**BRIEF:** Exactly as they appear below, repeat the lines from the one with "After some time in the oil and gas industry" through the one with "to join the discipline of Information", and no others.

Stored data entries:

▽

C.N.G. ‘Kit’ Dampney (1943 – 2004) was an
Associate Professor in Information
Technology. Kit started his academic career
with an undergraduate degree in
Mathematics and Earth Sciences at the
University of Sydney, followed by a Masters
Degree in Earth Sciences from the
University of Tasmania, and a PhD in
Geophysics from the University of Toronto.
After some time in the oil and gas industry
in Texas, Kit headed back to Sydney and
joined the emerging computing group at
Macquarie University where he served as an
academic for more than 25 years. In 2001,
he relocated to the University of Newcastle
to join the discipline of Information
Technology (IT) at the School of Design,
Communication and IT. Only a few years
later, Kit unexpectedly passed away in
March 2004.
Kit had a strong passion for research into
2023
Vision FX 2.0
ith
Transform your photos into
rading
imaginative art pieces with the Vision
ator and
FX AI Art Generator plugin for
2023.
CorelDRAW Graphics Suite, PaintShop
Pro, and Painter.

△
▽

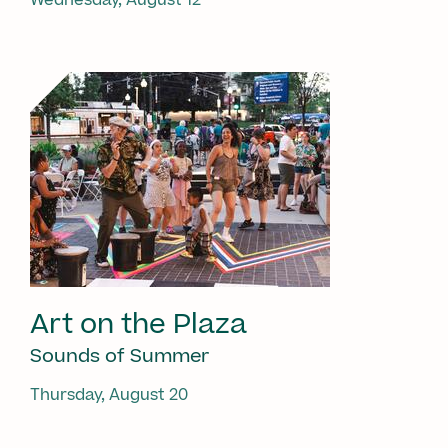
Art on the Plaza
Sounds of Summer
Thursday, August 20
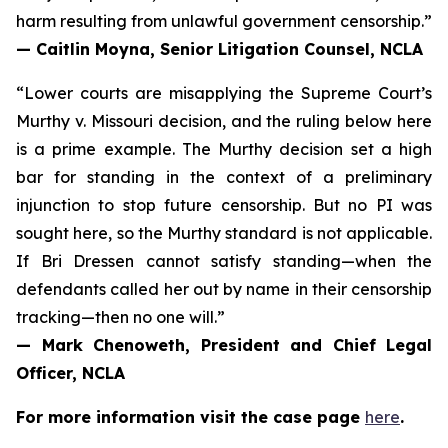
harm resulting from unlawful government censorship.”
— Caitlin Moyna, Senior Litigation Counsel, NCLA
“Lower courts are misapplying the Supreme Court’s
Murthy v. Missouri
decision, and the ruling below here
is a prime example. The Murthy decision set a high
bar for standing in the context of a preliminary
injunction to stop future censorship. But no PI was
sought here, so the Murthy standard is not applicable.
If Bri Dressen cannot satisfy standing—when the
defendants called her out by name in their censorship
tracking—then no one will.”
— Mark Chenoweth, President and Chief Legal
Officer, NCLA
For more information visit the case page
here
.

△

**ANSWER SECTION:**
After some time in the oil and gas industry
in Texas, Kit headed back to Sydney and
joined the emerging computing group at
Macquarie University where he served as an
academic for more than 25 years. In 2001,
he relocated to the University of Newcastle
to join the discipline of Information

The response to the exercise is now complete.